Chemical and Structural Investigation of Pt-Ni Extended Surface Catalyst Electrodes

Wednesday, 4 October 2017: 16:40
Chesapeake I (Gaylord National Resort and Convention Center)
S. M. Shulda (Colorado School of Mines), J. N. Weker (SLAC National Accelerator Laboratory, USA), C. Ngo (Colorado School of Mines), S. A. Mauger, S. M. Alia, K. C. Neyerlin, B. S. Pivovar (National Renewable Energy Laboratory), and S. Pylypenko (Colorado School of Mines)
Typical carbon-supported platinum (Pt) nanoparticle catalysts suffer from having only moderate specific activities relative to bulk Pt, as well as activity losses caused by various degradation processes. [1] Extended surface Pt catalysts are a promising alternative to the current state-of-the-art catalysts, particularly if high surface areas are achieved. Recently, we have developed Pt-Ni extended surface catalysts with surface areas >90 m2/gmPt and improvements in mass activity, specific activity, and durability. [2] However, as-synthesized materials are susceptible to dissolution of the Ni from the core of the Pt-Ni nanowire (NW) and therefore exhibit serious performance losses due to Ni ions binding to proton sites in the ionomer. Through a series of post-synthesis treatments involving annealing and subsequent acid leaching to optimize material structure and composition, the NW specific activity and durability were significantly improved. [3]

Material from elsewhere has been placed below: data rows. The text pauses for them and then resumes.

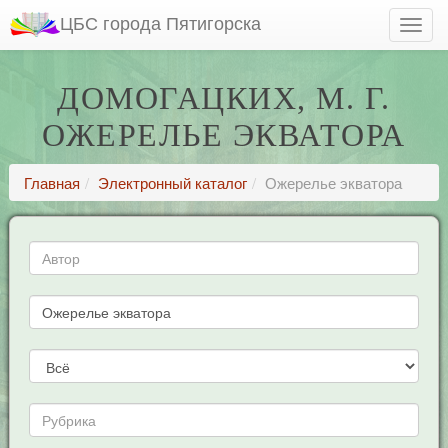
ЦБС города Пятигорска
ДОМОГАЦКИХ, М. Г.
ОЖЕРЕЛЬЕ ЭКВАТОРА
Главная
Электронный каталог
Ожерелье экватора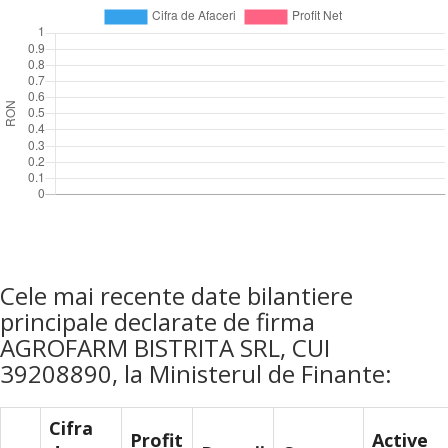
Cele mai recente date bilantiere
principale declarate de firma
AGROFARM BISTRITA SRL, CUI
39208890, la Ministerul de Finante:
Cifra
Profit
Active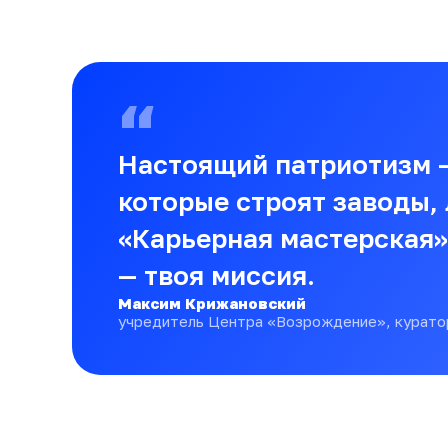
“
Настоящий патриотизм —
которые строят заводы, 
«Карьерная мастерская»
— твоя миссия.
Максим Крижановский
учредитель Центра «Возрождение», курато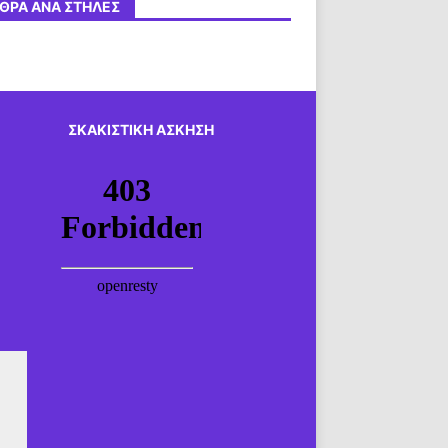
ΘΡΑ ΑΝΆ ΣΤΉΛΕΣ
ΣΚΑΚΙΣΤΙΚΉ ΆΣΚΗΣΗ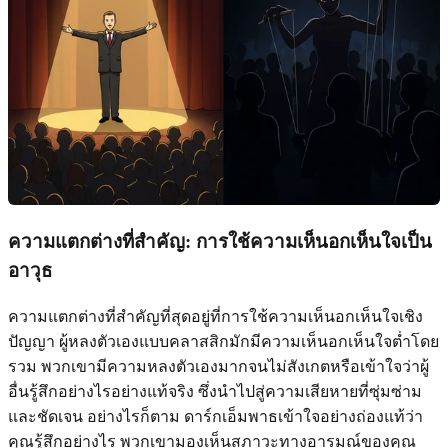
ความแตกต่างที่สำคัญ: การใช้ความเห็นอกเห็นใจเป็น
อาวุธ
ความแตกต่างที่สำคัญที่สุดอยู่ที่การใช้ความเห็นอกเห็นใจเชิง
ปัญญา ผู้หลงตัวเองแบบคลาสสิกมักมีความเห็นอกเห็นใจต่ำโดย
รวม พวกเขามีความหลงตัวเองมากจนไม่สังเกตหรือเข้าใจว่าผู้
อื่นรู้สึกอย่างไรอย่างแท้จริง ซึ่งนำไปสู่ความเสียหายที่ซุ่มซ่าม
และชัดเจน อย่างไรก็ตาม ดาร์กเอ็มพาธเข้าใจอย่างถ่องแท้ว่า
คุณรู้สึกอย่างไร พวกเขามองเห็นสภาวะทางอารมณ์ของคุณ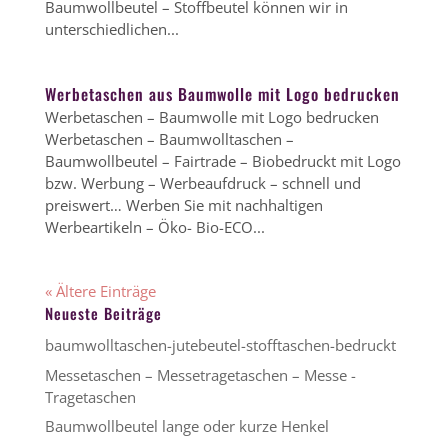
Baumwollbeutel – Stoffbeutel können wir in
unterschiedlichen...
Werbetaschen aus Baumwolle mit Logo bedrucken
Werbetaschen – Baumwolle mit Logo bedrucken
Werbetaschen – Baumwolltaschen –
Baumwollbeutel – Fairtrade – Biobedruckt mit Logo
bzw. Werbung – Werbeaufdruck – schnell und
preiswert… Werben Sie mit nachhaltigen
Werbeartikeln – Öko- Bio-ECO...
« Ältere Einträge
Neueste Beiträge
baumwolltaschen-jutebeutel-stofftaschen-bedruckt
Messetaschen – Messetragetaschen – Messe -
Tragetaschen
Baumwollbeutel lange oder kurze Henkel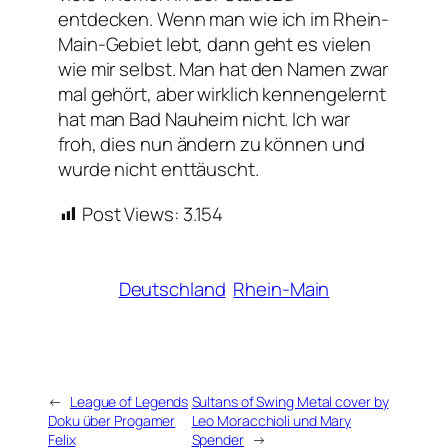
entdecken. Wenn man wie ich im Rhein-
Main-Gebiet lebt, dann geht es vielen
wie mir selbst. Man hat den Namen zwar
mal gehört, aber wirklich kennengelernt
hat man Bad Nauheim nicht. Ich war
froh, dies nun ändern zu können und
wurde nicht enttäuscht.
Post Views:
3.154
Deutschland
Rhein-Main
←
League of Legends
Sultans of Swing Metal cover by
Doku über Progamer
Leo Moracchioli und Mary
Felix
Spender
→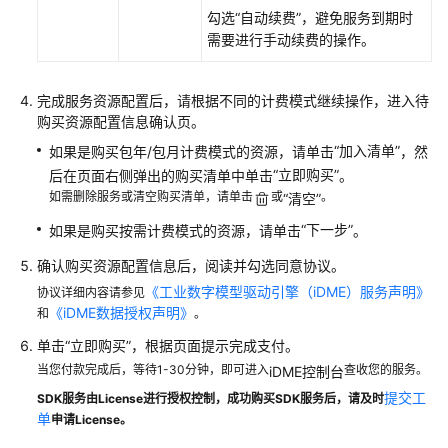
勾选
“自动续费”
，避免服务到期时
需要进行手动续费的操作。
完成服务资源配置后，请根据不同的计费模式继续操作，进入待
购买资源配置信息确认页。
“加入清单”
如果是购买包年/包月计费模式的资源，请单击
，然
“立即购买”
后在页面右侧弹出的购买清单中单击
。
如需删除服务或清空购买清单，请单击
或
。
“清空”
“下一步”
如果是购买按需计费模式的资源，请单击
。
确认购买资源配置信息后，阅读并勾选同意协议。
《工业数字模型驱动引擎（iDME）服务声明》
协议详细内容请参见
《iDME数据授权声明》
和
。
单击
“立即购买”
，根据页面提示完成支付。
当您付款完成后，等待1-30分钟，即可进入
查收您的服务。
iDME控制台
提交工
SDK服务由License进行授权控制，成功购买SDK服务后，请及时
单
申请License。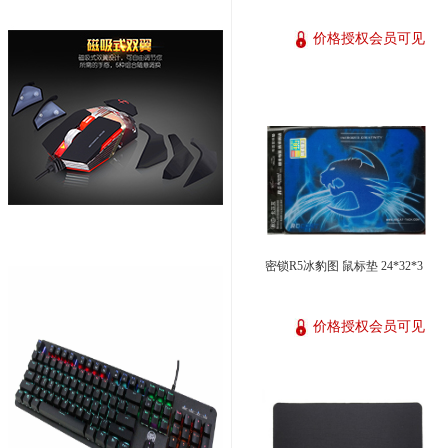
价格授权会员可见
密锁R5冰豹图 鼠标垫 24*32*3
价格授权会员可见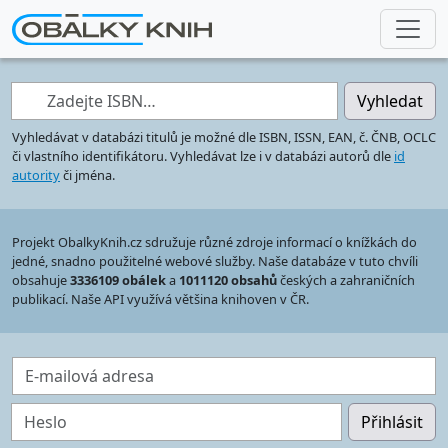
Zadejte ISBN…
Vyhledat
Vyhledávat v databázi titulů je možné dle ISBN, ISSN, EAN, č. ČNB, OCLC
či vlastního identifikátoru. Vyhledávat lze i v databázi autorů dle
id
autority
či jména.
Projekt ObalkyKnih.cz sdružuje různé zdroje informací o knížkách do
jedné, snadno použitelné webové služby. Naše databáze v tuto chvíli
obsahuje
3336109 obálek
a
1011120 obsahů
českých a zahraničních
publikací. Naše API využívá většina knihoven v ČR.
E-mailová adresa
Heslo
Přihlásit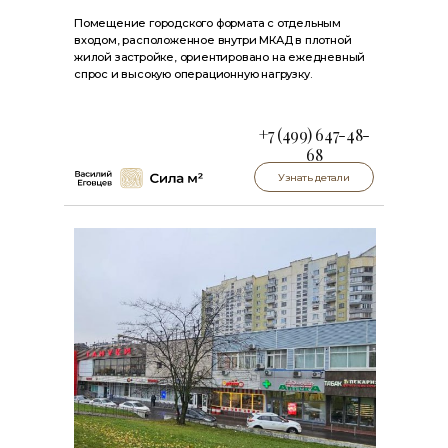
Помещение городского формата с отдельным
входом, расположенное внутри МКАД в плотной
жилой застройке, ориентировано на ежедневный
спрос и высокую операционную нагрузку.
+7 (499) 647-48-
68
Узнать детали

Current efforts focus on performance optimization of the catalyst layer in membrane electrode assemblies (MEAs), which in addition to detailed information on the as-synthesized and treated catalysts, also requires investigation of these materials when part of an electrode. Structure, composition, and morphology were determined with initial 2D characterization of the NWs and electrodes using scanning electron microscopy (SEM), energy dispersive X-ray spectroscopy (EDS) via scanning transmission electron microscopy (STEM), and X-ray photoelectron spectroscopy (XPS), as well as synchrotron techniques including X-ray absorption near edge structure (XANES) and extended X-ray absorption fine structure (EXAFS) spectroscopies. Beyond these methods, transmission X-ray microscopy (TXM) allowed for high resolution, non-destructive, element-specific analysis of the electrode structure with 2-D and 3-D visualization. Catalyst composition/structure and electrode fabrication conditions were varied to explore opportunities and limitations of in situ characterization of the electrodes with these low Pt loadings extended surface catalysts.